I like that these beetles are named after large, lumbering animals. When you draw them at this size--not that big really, about 8x10 inches--but larger than life, they do have that quality, like noble beasts.
Got a little more opaque with this one. At first I thought I overworked it, but now I really like it. It's done in acrylic ink, which has a different quality than regular ink--you can really layer it in. So this one has more of a glazed look, like an acrylic or oil painting. Acrylic ink has got the opaque quality of acrylic and the fluid quality of ink that's ideal for dry brush. You just can't get the same effect with watered down acrylics. Acrylic ink maintains it's opacity as a pigment in it's fluid state, while you lose that opacity when you water down acrylics. Colored inks too, though more potent color-wise, aren't as opaque as acrylic ink.
I've tried acrylic ink with crow quill pen with mixed results. it tends to gum up the pen if you don't rinse it off frequently, and don't even think about putting it in a technical pen!
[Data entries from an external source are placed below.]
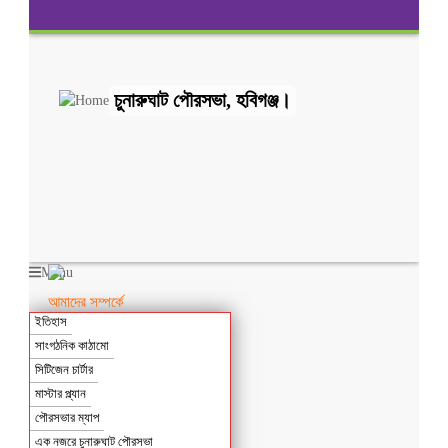
চুনারুঘাট পৌরসভা, হবিগঞ্জ।
Menu
আমাদের সম্পর্কে
ইতিহাস
সাংগঠনিক কাঠামো
সিটিজেন চার্টার
মাস্টার প্ল্যান
পৌরসভার ম্যাপ
এক নজরে চুনারুঘাট পৌরসভা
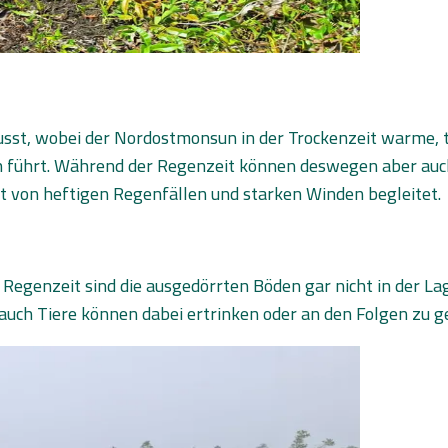
usst, wobei der Nordostmonsun in der Trockenzeit warme, 
h führt. Während der Regenzeit können deswegen aber auch
t von heftigen Regenfällen und starken Winden begleitet.
Regenzeit sind die ausgedörrten Böden gar nicht in der La
 Tiere können dabei ertrinken oder an den Folgen zu ger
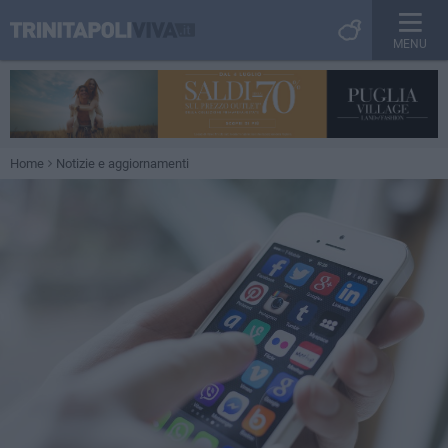
MENU
Home
Notizie e aggiornamenti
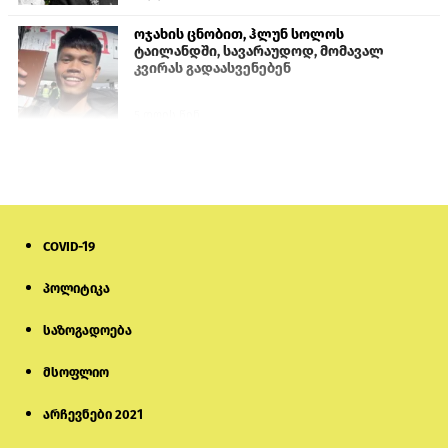
ოჯახის ცნობით, ჰლუნ სოლოს
ტაილანდში, სავარაუდოდ, მომავალ
კვირას გადაასვენებენ
5 დღის წინ
სემეკმა ელექტროენერგიის სრულ
გათიშვაზე პირველადი შეფასება
წარადგინა
6 დღის წინ
COVID-19
პროკურატურამ გია ბარამიძის
პოლიტიკა
განცხადებებზე სამშობლოს ღალატის
და საბოტაჟის მუხლებით გამოძიება
დაიწყო
საზოგადოება
2 საათის წინ
მსოფლიო
მიქანაძე: სტუდენტი მობილობით
კერძო უნივერსიტეტში თუ გადადის,
არჩევნები 2021
დაფინანსება აღარ ექნება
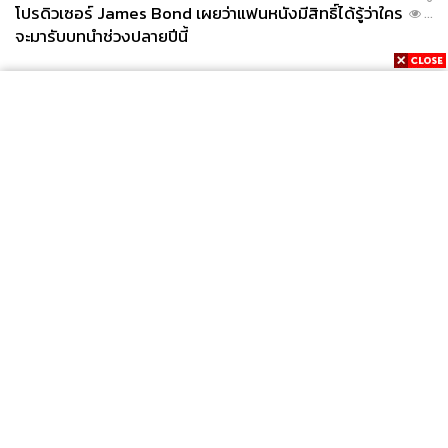
โปรดิวเซอร์ James Bond เผยว่าแฟนหนังมีสิทธิ์ได้รู้ว่าใคร
...
จะมารับบทนำช่วงปลายปีนี้
News
Wealth
Pop
Podcast
Video
Now
Opinion
Careers
Events
Privacy
About
Contact
Policy
FOR
ADVERTISING
MEMBERSHIP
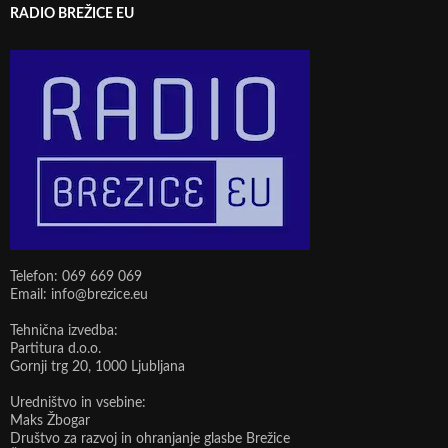
RADIO BREŽICE EU
Telefon: 069 669 069
Email: info@brezice.eu
Tehnična izvedba:
Partitura d.o.o.
Gornji trg 20, 1000 Ljubljana
Uredništvo in vsebine:
Maks Žbogar
Društvo za razvoj in ohranjanje glasbe Brežice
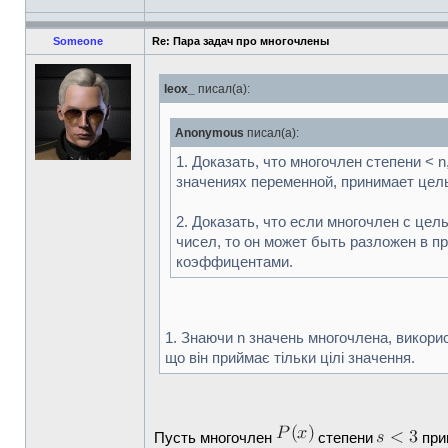
Someone
Re: Пара задач про многочлены
leox_
писал(а):
Anonymous
писал(а):
1. Доказать, что многочлен степени <
значениях переменной, принимает цел
2. Доказать, что если многочлен с ц
чисел, то он может быть разложен в 
коэффицентами.
1. Знаючи n значень многочлена, викори
що він приймає тільки цілі значення.
Пусть многочлен
степени
при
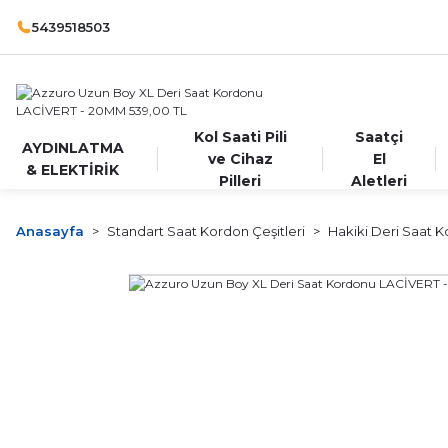
5439518503
Kol Saati Pili
Saatçi
AYDINLATMA
ve Cihaz
El
& ELEKTİRİK
Pilleri
Aletleri
Anasayfa
Standart Saat Kordon Çeşitleri
Hakiki Deri Saat K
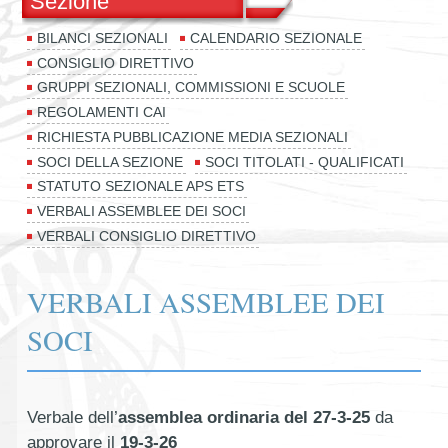
Sezione
BILANCI SEZIONALI
CALENDARIO SEZIONALE
CONSIGLIO DIRETTIVO
GRUPPI SEZIONALI, COMMISSIONI E SCUOLE
REGOLAMENTI CAI
RICHIESTA PUBBLICAZIONE MEDIA SEZIONALI
SOCI DELLA SEZIONE
SOCI TITOLATI - QUALIFICATI
STATUTO SEZIONALE APS ETS
VERBALI ASSEMBLEE DEI SOCI
VERBALI CONSIGLIO DIRETTIVO
VERBALI ASSEMBLEE DEI
SOCI
Verbale dell’
assemblea ordinaria del 27-3-25
da
approvare il
19-3-26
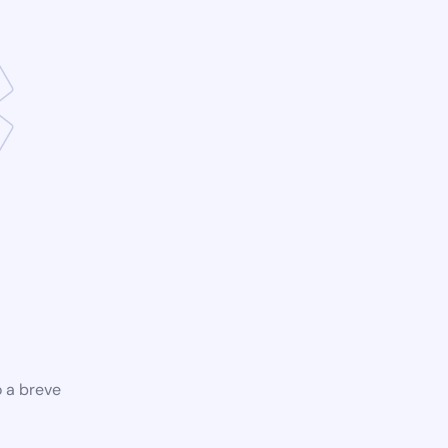
o a breve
It's too bad acrylic ink doesn't tend to come in artist's colors, though. Last time I bought them they came in colors like, "Hot Momma Red". The problem is pigment--when you buy nice watercolors, acrylics or oils, the pigments are consistent-- cadmium red is always cadmium red, and if you mix it with ultramarine blue, no matter what the medium, you'll always get the same color. But who knows what happens when you mix Hot Momma Red with Lapis Lazuli Blue. There's a lot more trial and error, and you're just not going to be able to get the same colors you're used to. Right now that's less of an issue for me though, since I'm working in monochrome, but I've been considering trying full color painting with the medium. It might be my answer when it comes to this idea of painting nudibranchs with my dry brush technique! I might finally be able to get that luminous quality that they have. Also, I just like to say, "nudibranchs".